Honestly there are only two reasons I’m not certain we’ll go this route:

One, we’re still far too able and willing to kill each other, so who knows if we’ll even make it that long. There’s also still plenty of room for some sort of ecological catastrophe to wipe us out.

And two, most people are remarkably boring. We already live in a world where one could go to work every day wearing a cape, a fursuit, a pirate outfit, or a Starfleet uniform, and yet people don’t let you. There’s nothing infeasible about me delivering a lecture dressed as a Kzin Starfleet science officer, and nor would it even particularly impair my ability to deliver the lecture well; and yet I’m quite certain it would be greatly frowned upon if I were to do so, and could even jeopardize my career (especially since I don’t have tenure).

Would it be distracting to the students if I were to do something like that? Probably, at least at first.
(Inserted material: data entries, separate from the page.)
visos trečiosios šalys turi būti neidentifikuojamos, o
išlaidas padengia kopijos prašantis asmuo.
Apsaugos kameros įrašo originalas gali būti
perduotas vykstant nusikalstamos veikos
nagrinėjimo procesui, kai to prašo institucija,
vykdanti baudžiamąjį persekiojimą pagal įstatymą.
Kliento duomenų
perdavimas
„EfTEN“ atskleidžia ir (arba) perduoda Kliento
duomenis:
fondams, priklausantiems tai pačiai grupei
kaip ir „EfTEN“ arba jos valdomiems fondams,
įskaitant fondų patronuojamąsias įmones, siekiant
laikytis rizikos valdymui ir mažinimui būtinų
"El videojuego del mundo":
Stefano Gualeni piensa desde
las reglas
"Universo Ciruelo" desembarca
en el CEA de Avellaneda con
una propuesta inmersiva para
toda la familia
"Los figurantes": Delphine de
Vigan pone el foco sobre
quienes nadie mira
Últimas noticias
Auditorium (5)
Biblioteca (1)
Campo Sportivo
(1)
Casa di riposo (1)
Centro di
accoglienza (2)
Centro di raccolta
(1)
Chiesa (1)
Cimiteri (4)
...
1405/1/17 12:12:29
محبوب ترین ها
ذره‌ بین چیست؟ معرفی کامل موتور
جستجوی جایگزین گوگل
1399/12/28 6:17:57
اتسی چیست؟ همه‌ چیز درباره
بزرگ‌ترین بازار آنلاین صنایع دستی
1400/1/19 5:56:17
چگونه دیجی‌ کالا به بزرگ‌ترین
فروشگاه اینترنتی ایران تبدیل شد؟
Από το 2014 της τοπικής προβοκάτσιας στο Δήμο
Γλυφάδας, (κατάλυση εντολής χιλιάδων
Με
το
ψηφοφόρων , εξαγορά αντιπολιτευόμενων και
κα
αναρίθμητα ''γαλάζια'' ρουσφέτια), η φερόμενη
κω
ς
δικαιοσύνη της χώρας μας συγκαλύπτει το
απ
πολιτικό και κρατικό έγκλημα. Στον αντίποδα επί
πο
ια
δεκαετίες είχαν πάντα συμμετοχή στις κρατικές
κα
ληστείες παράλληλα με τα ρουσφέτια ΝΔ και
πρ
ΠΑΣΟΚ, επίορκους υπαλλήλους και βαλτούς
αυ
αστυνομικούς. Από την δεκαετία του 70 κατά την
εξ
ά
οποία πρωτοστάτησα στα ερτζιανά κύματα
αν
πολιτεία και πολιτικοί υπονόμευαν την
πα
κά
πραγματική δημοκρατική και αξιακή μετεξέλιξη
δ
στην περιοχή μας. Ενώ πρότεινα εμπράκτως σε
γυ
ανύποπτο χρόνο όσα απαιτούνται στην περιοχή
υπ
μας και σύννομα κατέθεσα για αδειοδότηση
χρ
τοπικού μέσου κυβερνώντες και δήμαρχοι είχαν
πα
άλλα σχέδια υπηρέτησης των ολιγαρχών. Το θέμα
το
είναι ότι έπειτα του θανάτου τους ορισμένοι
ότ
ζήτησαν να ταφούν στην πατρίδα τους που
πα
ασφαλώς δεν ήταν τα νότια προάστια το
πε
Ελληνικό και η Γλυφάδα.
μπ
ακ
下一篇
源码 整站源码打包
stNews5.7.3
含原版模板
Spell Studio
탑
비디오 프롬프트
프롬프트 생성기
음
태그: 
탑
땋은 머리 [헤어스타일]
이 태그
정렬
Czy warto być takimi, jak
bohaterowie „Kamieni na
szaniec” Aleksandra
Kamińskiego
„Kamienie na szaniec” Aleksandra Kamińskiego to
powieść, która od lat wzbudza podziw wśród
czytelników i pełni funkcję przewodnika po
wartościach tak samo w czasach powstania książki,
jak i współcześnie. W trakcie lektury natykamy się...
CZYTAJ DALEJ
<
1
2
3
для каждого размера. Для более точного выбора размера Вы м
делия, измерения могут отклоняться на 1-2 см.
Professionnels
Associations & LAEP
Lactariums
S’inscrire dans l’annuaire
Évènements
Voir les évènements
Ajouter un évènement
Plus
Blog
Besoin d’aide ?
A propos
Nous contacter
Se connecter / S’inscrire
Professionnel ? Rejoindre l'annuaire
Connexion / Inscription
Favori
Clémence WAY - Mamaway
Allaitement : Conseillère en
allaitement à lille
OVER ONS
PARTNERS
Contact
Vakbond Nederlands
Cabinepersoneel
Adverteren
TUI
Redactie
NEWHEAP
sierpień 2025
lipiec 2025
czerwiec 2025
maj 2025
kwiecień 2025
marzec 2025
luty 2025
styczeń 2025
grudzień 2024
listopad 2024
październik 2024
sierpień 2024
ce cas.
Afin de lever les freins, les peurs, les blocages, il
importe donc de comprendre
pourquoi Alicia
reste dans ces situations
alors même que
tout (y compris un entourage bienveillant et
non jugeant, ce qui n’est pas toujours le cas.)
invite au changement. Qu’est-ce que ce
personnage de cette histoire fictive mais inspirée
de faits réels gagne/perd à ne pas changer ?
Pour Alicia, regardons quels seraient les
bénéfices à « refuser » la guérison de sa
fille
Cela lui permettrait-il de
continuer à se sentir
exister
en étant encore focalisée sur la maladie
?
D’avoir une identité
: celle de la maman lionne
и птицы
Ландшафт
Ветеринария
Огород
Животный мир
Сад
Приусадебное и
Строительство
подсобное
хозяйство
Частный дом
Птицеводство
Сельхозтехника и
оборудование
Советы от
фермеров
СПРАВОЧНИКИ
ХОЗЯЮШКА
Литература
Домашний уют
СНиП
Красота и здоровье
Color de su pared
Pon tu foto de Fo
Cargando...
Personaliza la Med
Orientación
But once they got used to it, it might actually make them feel at ease. If it were a social norm that lecturers—and students—can dress however they like (perhaps limited by local decency regulations, though those, too, often seem overly strict), students might show up to class in bunny pajamas or pirate outfits or full-body fursuits, but would that really be a bad thing? It could in fact be a good thing, if it helps them express their own identity and makes them more comfortable in their own skin.

But no, we live in a world where the mainstream view is that every man should wear exactly the same thing at every formal occasion. I felt awkward at the AEA conference because my shirt had color.

This means that there is really one major obstacle to building the space opera future: Social norms. If we don’t get to live in this world one day, it will be because the world is ruled by the sort of person who thinks that everyone should be the same.